* [Work request]: Please retype the data in full and exactly; the pictures are not part of the copy.

━━━━━ Records shown

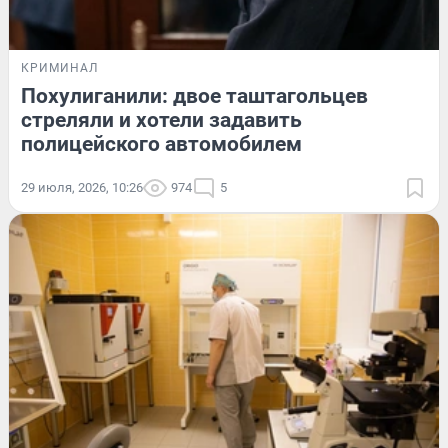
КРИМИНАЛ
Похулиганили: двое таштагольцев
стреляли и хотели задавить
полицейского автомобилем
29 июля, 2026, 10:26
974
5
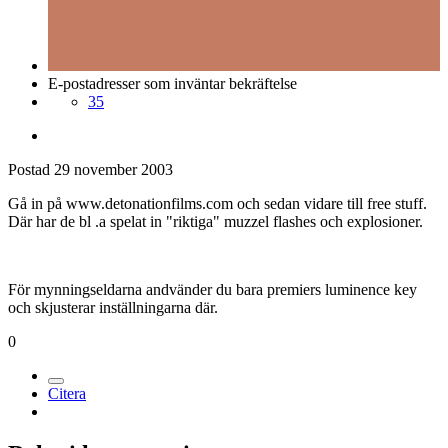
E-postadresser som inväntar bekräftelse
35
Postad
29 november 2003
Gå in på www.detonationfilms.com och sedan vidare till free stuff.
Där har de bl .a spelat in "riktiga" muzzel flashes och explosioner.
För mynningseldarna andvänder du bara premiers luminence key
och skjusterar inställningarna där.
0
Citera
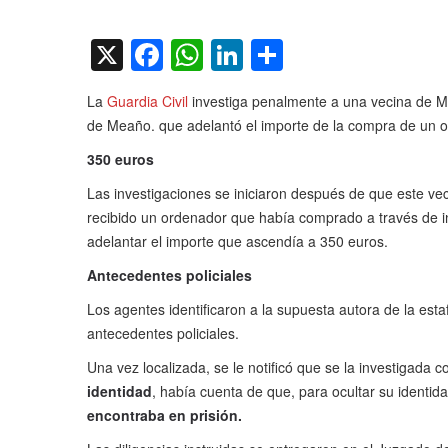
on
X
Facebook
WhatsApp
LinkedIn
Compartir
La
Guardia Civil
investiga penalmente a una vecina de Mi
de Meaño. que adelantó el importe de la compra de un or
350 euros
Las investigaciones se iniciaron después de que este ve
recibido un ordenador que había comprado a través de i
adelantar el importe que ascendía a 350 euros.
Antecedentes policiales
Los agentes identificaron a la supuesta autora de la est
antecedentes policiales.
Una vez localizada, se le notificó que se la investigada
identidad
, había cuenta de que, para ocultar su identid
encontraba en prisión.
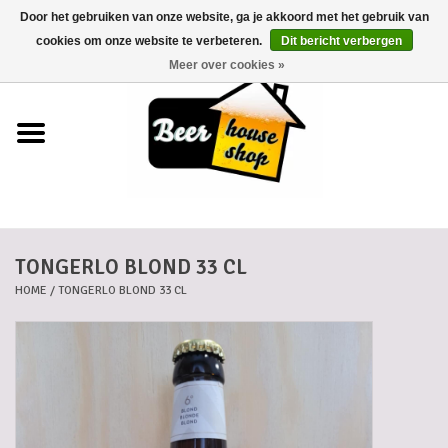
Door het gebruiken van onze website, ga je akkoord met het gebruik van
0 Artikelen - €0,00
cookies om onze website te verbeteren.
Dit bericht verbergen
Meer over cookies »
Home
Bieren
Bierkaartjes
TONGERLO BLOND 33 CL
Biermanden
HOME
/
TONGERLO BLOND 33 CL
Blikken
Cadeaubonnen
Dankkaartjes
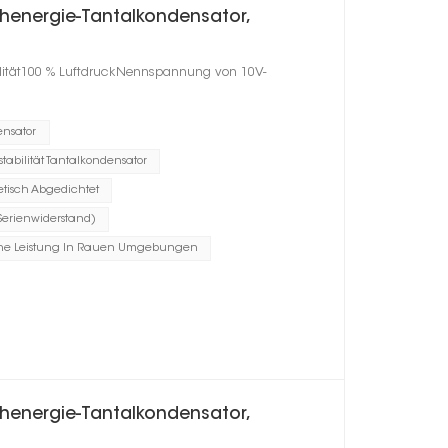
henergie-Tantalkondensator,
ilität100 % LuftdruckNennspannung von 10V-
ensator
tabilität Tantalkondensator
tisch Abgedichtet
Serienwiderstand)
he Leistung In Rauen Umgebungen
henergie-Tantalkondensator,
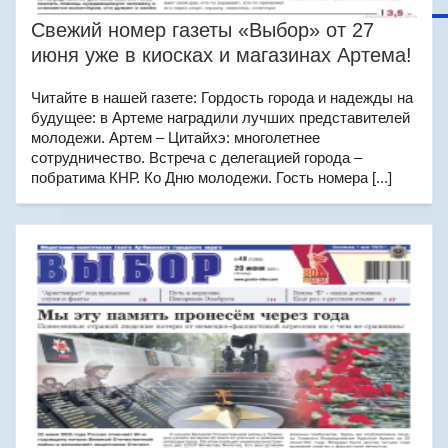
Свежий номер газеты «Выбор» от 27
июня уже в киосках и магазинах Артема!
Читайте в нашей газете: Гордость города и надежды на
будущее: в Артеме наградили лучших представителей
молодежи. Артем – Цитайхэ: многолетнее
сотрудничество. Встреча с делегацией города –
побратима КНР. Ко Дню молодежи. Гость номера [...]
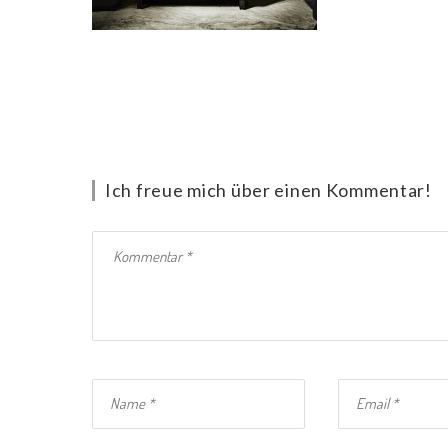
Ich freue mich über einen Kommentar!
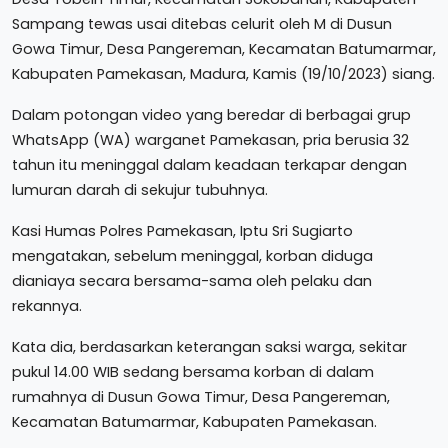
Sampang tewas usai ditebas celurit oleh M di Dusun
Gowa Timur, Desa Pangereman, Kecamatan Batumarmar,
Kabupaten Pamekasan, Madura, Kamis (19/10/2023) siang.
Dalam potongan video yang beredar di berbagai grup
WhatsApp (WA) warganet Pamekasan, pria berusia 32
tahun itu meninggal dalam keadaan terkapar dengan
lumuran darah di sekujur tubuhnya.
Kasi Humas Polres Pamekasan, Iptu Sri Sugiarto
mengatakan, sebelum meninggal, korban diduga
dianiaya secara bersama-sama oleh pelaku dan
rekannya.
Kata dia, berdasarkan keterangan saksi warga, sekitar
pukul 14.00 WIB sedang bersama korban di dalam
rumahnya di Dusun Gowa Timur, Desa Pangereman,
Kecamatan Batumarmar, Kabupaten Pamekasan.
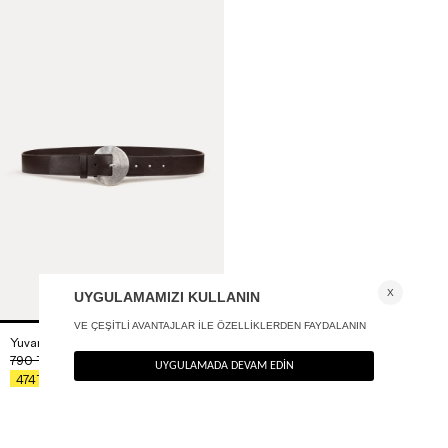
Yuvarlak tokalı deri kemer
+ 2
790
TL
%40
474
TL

━━━━━━━━━━

* [Result for this exercise]:
КРИМИНАЛ
Похулиганили: двое таштагольцев
стреляли и хотели задавить
полицейского автомобилем
29 июля, 2026, 10:26
974
5
E-postadresser som inväntar bekräftelse
35
Postad
29 november 2003
Gå in på www.detonationfilms.com och sedan vidare till free stuff.
Där har de bl .a spelat in "riktiga" muzzel flashes och explosioner.
För mynningseldarna andvänder du bara premiers luminence key
och skjusterar inställningarna där.
0
Citera
on
X
Facebook
WhatsApp
LinkedIn
Compartir
La
Guardia Civil
investiga penalmente a una vecina de Mi
de Meaño. que adelantó el importe de la compra de un or
350 euros
Las investigaciones se iniciaron después de que este ve
recibido un ordenador que había comprado a través de i
adelantar el importe que ascendía a 350 euros.
Antecedentes policiales
Los agentes identificaron a la supuesta autora de la est
antecedentes policiales.
Una vez localizada, se le notificó que se la investigada
identidad
, había cuenta de que, para ocultar su identid
encontraba en prisión.
Door het gebruiken van onze website, ga je akkoord met het gebruik van
0 Artikelen - €0,00
cookies om onze website te verbeteren.
Dit bericht verbergen
Meer over cookies »
Home
Bieren
Bierkaartjes
TONGERLO BLOND 33 CL
Biermanden
HOME
/
TONGERLO BLOND 33 CL
Blikken
Cadeaubonnen
Dankkaartjes
henergie-Tantalkondensator,
ilität100 % LuftdruckNennspannung von 10V-
ensator
tabilität Tantalkondensator
tisch Abgedichtet
Serienwiderstand)
he Leistung In Rauen Umgebungen
henergie-Tantalkondensator,
Свежий номер газеты «Выбор» от 27
июня уже в киосках и магазинах Артема!
Читайте в нашей газете: Гордость города и надежды на
будущее: в Артеме наградили лучших представителей
молодежи. Артем – Цитайхэ: многолетнее
сотрудничество. Встреча с делегацией города –
побратима КНР. Ко Дню молодежи. Гость номера [...]
Ich freue mich über einen Kommentar!
Sampang tewas usai ditebas celurit oleh M di Dusun
Gowa Timur, Desa Pangereman, Kecamatan Batumarmar,
Kabupaten Pamekasan, Madura, Kamis (19/10/2023) siang.
Dalam potongan video yang beredar di berbagai grup
WhatsApp (WA) warganet Pamekasan, pria berusia 32
tahun itu meninggal dalam keadaan terkapar dengan
lumuran darah di sekujur tubuhnya.
Kasi Humas Polres Pamekasan, Iptu Sri Sugiarto
mengatakan, sebelum meninggal, korban diduga
dianiaya secara bersama-sama oleh pelaku dan
rekannya.
Kata dia, berdasarkan keterangan saksi warga, sekitar
pukul 14.00 WIB sedang bersama korban di dalam
rumahnya di Dusun Gowa Timur, Desa Pangereman,
Kecamatan Batumarmar, Kabupaten Pamekasan.
Yuvarlak tokalı deri kemer
+ 2
790
TL
%40
474
TL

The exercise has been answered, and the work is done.